The surprising fact is energy efficiency employs more than 2 million workers, which is over four times more jobs than solar, wind, coal, and fossil gas combined.Forest Bradley-Wright | December 22, 2021
Clean energy is not only the power we generate but also the power we save – a.k.a. energy efficiency. Every kilowatt-hour saved through efficiency reduces the need for energy from fossil fuel power plants – thereby eliminating harmful carbon emissions.
What is Energy Efficiency?
By comparison to solar and wind energy, or even traditional fossil fuel power plants, energy efficiency is humble and often common sense.

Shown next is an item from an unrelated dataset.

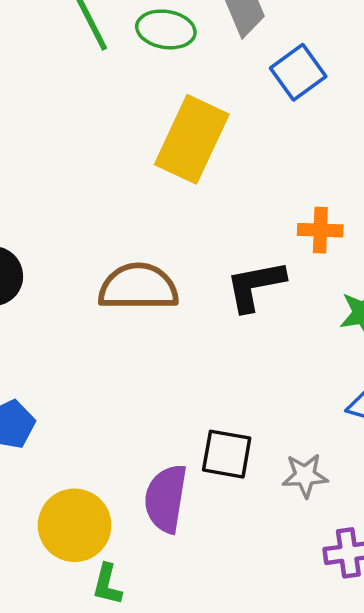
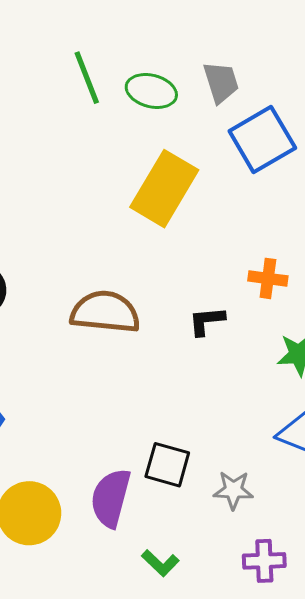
blue square: (298, 72) -> (262, 140), size x1.4
black L-shape: (255, 286) -> (207, 321), size x0.7
green L-shape: (107, 584) -> (160, 563), moved, turned -66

Solar power, for instance, is highly visible – both in the news and on top of people’s houses. While just as important, most energy efficiency improvements are not nearly as recognizable because they tend to be located in hard-to-see places, or else they’re hiding in plain sight. Here are just a few examples:
- Insulation in attics, walls, and under floors
- Door sweeps, caulk, and foam used to seal air leaks around windows, doors, and plumbing penetrations
- Heating and air conditioning systems, ductwork, and thermostats
- Water heaters, appliances, and household electronics
- LED Lighting and controls
And the list goes on and on. There are literally thousands of energy efficiency measures, each one fitting seamlessly into our ordinary lives. They use less energy than the standard version of the same products, or they help to reduce structural loss of thermal energy (in other words, they keep your heat and air conditioning inside your home). The opportunities for efficiency are endless if often underappreciated…especially in the Southeast.

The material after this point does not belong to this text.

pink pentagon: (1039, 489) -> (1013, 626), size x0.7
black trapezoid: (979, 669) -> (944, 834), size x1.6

Clean Energy Drives New Job Creation
As the transition to clean energy has gained momentum, it has been creating a lot of jobs. With the rapid expansion of solar and wind energy in recent years, renewable energy has seen some of the fastest new job growth in the country (and not just in relation to the energy sector). According to the 2019 U.S. Energy and Employment Report, by 2018 the solar sector employed 242,343 direct workers and the wind sector employed 111,166. That’s an impressive accomplishment, especially when compared to 86,202 coal jobs and 43,526 fossil gas jobs at the time.
So, how does energy efficiency stack up? A comparison between hiring in renewable energy and energy efficiency reveals some surprising results.

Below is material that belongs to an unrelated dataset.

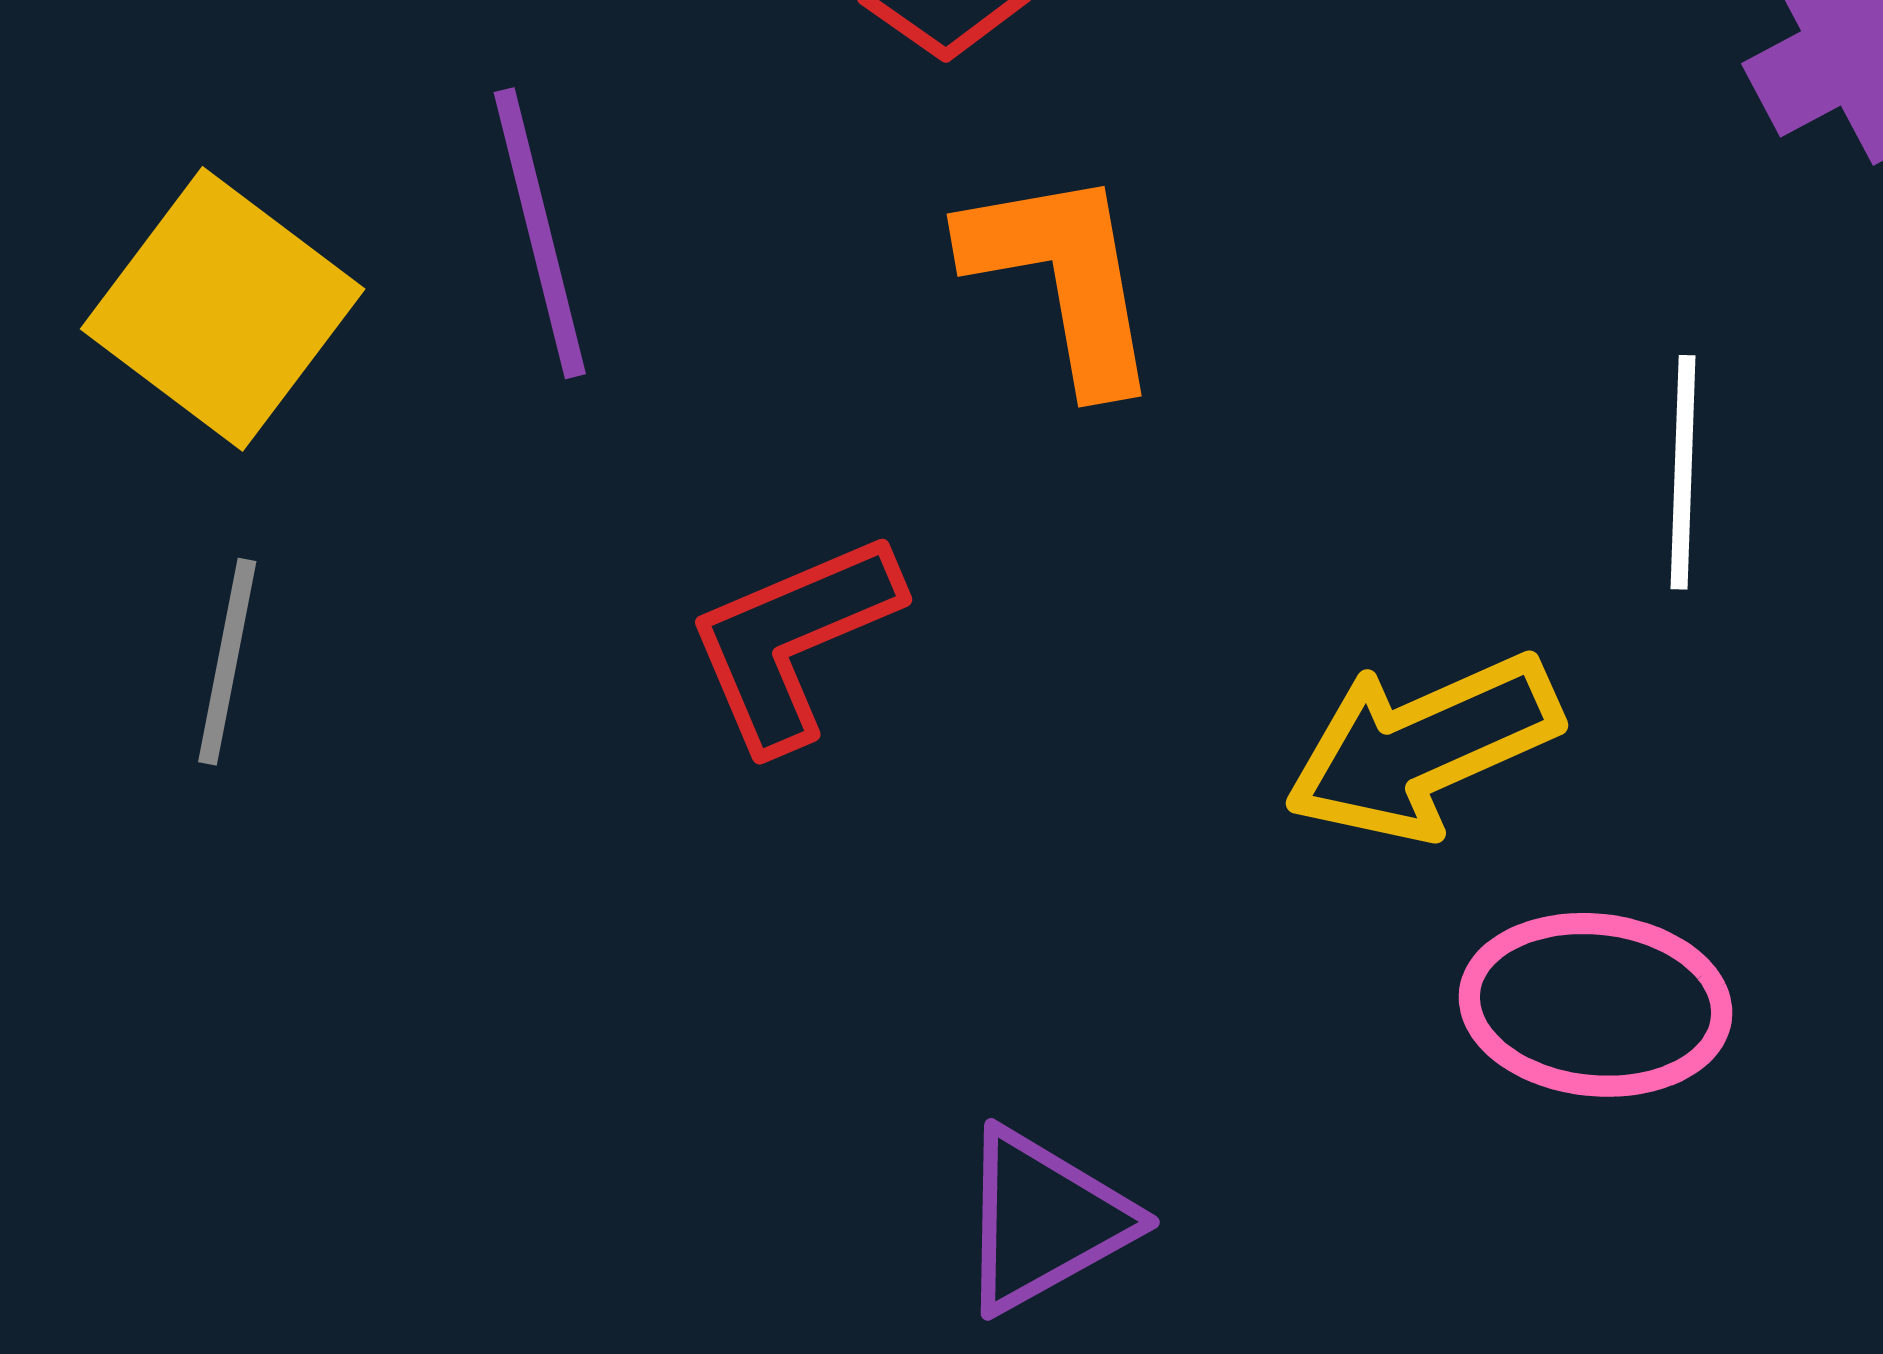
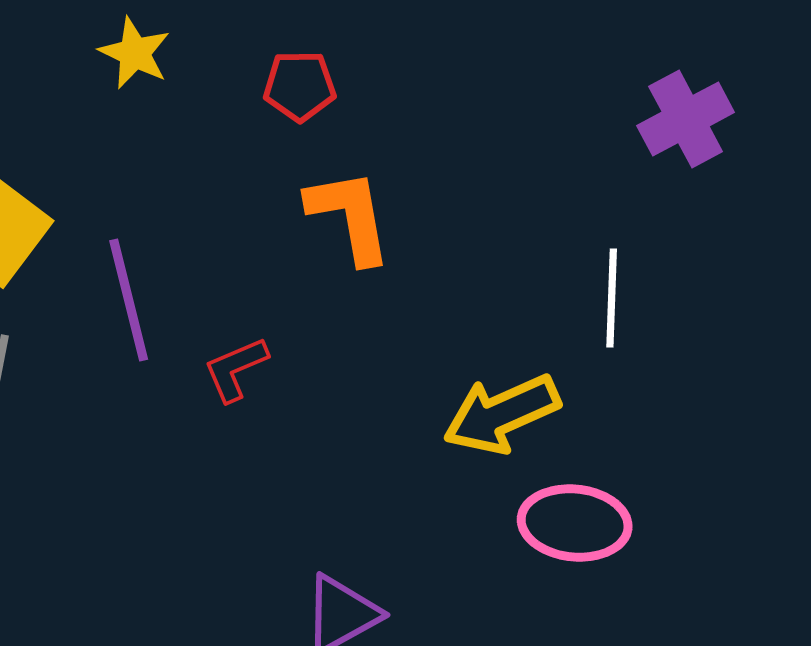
purple line: (540, 233) -> (129, 300), moved
red L-shape: (793, 640) -> (236, 369), size x0.7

Surprising fact: the same U.S. Energy and Employment Report noted above shows that the largest source of employment in the energy sector doesn’t come from power generation at all, it’s from energy efficiency – which in 2018 employed 2,324,866 workers. That’s nearly ten times more jobs than solar, 20 times higher than wind, and 50 times more employment than the fossil gas sector. What’s more, from 2016-2018 efficiency jobs were also growing at the fastest rate in the energy sector, 5.37% annually.
“Energy Efficiency employment covers both the production and installation of energy-saving products and the provision of services that reduce end-use energy consumption.”
– U.S. Energy & Employment Report
Unfortunately, the Covid-19 pandemic caused significant job losses across all parts of the energy sector. The 2021 U.S. Energy and Employment Report revealed that the largest total number of jobs lost in the entire energy sector was from energy efficiency, down 272,000 (11.4%) from the previous year. Nearly two-thirds of the job losses were in the construction sector. Even so, energy efficiency is still an enormous source of employment, as shown in the chart above.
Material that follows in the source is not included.